Whether it be for relieving sinus issues, having a perfect night’s sleep, or simply the luxury factor, it seems more and more people are buying down pillows nowadays. However, do you know how to wash your down pillow properly?
Our in-depth article will provide a Step-by-Step analysis to ensure that you know how to properly wash and care for your down pillow.
How Often Should I Wash My Down Pillow?
It’s recommended that you wash your down pillows every 3-6 months. Why? You sleep on your pillow every night, and every night your pillow comes in contact with skin cells, dirt, dust, sweat, oil, saliva, etc. Ergo, in order to keep your down pillow as clean as possible, experts recommend you wash it every 3-6 months.
If your down feather pillow turns yellow, that could be another indicator that it needs a good wash. Sweat causes a pillow to turn yellow. Other reasons could include pregnancy, menopause, other medical issues, and drool, as well as oil naturally secreted by the scalp. Therefore, a down pillow with yellow stains, is a pillow that needs to be washed.
How Do I Wash My Down Pillow?
The first step is to take your pillow out of the pillowcase, if there is one. If there is a pillow protector, make sure to remove that as well. You can wash these separately. Keeping the pillow inside a pillow case or protector while washing will hinder the cleaning process.
It’s recommended that you use a side-loading washing machine, as a top-washer could damage the pillow. Make sure you wash two pillows at once, in order to maintain balance inside the washer. If you don’t own a side-loading washer, you can either visit a laundromat or place your pillows vertically to avoid damaging them.
Because down pillows are so bulky, it is recommended that you use liquid detergent instead of powder detergent. Tide Purclean has been my goto brand of bio-based laundry detergent since I can remember. It’s a “Plant-Based liquid detergent” that’s friendly to the environment and your wallet! You can find it here on Amazon.
It can be difficult to rinse out a pillow, so remember this simple rule: the less detergent you use, the less you will have to rinse your pillow out later.
There are advantages to using hot water, as this could kill any dust mites living in your pillow. However, hot water can also damage any feathers inside your pillow, so many pillow connoisseurs recommend using warm or cool water on a delicate cycle.

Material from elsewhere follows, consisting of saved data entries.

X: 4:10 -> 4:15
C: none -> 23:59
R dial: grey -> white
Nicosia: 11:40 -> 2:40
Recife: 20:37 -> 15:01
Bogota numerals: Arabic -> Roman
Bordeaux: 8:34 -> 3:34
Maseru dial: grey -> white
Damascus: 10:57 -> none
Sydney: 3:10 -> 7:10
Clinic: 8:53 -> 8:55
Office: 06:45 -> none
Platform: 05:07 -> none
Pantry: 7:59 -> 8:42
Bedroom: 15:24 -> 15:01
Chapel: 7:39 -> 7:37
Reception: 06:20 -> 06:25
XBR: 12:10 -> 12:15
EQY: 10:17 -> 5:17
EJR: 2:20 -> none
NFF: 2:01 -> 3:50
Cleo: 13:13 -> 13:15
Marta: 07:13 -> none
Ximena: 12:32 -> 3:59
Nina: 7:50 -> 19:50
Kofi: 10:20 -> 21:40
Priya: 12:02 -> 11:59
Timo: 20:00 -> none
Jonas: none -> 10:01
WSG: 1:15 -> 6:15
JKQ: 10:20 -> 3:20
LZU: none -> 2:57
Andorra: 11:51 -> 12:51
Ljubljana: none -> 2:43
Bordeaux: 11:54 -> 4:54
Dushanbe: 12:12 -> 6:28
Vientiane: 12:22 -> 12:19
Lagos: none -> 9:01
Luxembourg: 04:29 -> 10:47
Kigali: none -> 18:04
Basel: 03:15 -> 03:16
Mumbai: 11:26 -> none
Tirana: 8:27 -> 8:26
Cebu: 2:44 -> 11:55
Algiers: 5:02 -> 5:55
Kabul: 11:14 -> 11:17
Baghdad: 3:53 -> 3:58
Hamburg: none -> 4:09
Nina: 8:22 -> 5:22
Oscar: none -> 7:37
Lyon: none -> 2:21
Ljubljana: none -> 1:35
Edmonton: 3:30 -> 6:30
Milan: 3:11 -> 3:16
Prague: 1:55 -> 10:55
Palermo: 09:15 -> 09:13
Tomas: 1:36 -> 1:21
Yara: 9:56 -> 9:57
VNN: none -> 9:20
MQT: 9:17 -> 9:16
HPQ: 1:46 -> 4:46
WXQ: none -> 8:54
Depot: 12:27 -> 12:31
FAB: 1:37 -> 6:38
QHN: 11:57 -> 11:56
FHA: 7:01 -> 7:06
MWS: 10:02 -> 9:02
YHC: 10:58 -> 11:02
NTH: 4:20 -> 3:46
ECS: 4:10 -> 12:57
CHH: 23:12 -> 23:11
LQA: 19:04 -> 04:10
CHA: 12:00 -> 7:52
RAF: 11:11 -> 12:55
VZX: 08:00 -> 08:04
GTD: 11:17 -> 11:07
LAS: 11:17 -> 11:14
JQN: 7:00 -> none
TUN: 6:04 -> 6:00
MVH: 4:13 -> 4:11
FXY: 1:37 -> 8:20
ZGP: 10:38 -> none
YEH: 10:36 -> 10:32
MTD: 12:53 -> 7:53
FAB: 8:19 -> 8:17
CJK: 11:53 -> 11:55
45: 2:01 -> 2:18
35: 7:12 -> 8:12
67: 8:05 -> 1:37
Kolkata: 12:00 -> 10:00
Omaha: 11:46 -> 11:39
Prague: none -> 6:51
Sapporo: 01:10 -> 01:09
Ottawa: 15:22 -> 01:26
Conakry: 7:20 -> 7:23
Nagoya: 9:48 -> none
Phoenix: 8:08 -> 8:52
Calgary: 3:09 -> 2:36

Once done washing your down pillow, consider an extra rinse and spin cycle to ensure any remaining soap residue is gone.
How Do I Dry My Down Pillow?
You’ll want to start by patting your down feather pillow with a towel to ensure that any water that may have been left is soaked up. Do not twist or wring out your pillows, as this can damage the soft down feathers. After you’ve toweled-dried your down pillows, put them in the drying machine. While a No-Heat or Air-Only Cycle will be more time consuming than a low-heat dry, it could cause damage to the pillow.
Be sure to fluff your down pillow after each cycle by taking it out of the dryer and beating it to break up any clumps that may have gathered in the pillow. To keep your pillow fluffy, you can throw in some dryer balls into the dryer. If you do not have dryer balls, a tennis ball in a sock or pillowcase will do the trick.
Once the pillow is dry, hold the pillow by two corners and shake to fluff. Do this to the other side as well, and be sure to cover your freshly-washed down pillow with a clean pillowcase.
How To Get Rid of Stains/Odors from a Down Pillow?
If you’re facing a tough stain or strong odor, you’ll need to take a few extra steps to clean your down pillow.
Start by combining one cup of hydrogen peroxide and a half of a cup of white vinegar to whiten yellowed pillows. Put this mixture into your washing machine while set to a soak cycle, and add detergent after the cycle is over.
A quarter cup to a half cup of baking soda added to detergent will get rid of any strange odors, and a cup of white vinegar will get rid of mold and mildew. You can also leave your pillow out in the sun for a few hours to kill any odor-causing bacteria, leaving your pillow smelling fresher.
To conclude, washing a down pillow takes a bit of extra work, it can be a rewarding experience that doesn’t need to be overcomplicated. With proper care, your down pillow will stay clean and provide you with many years of clean and comfortable nights of sleep.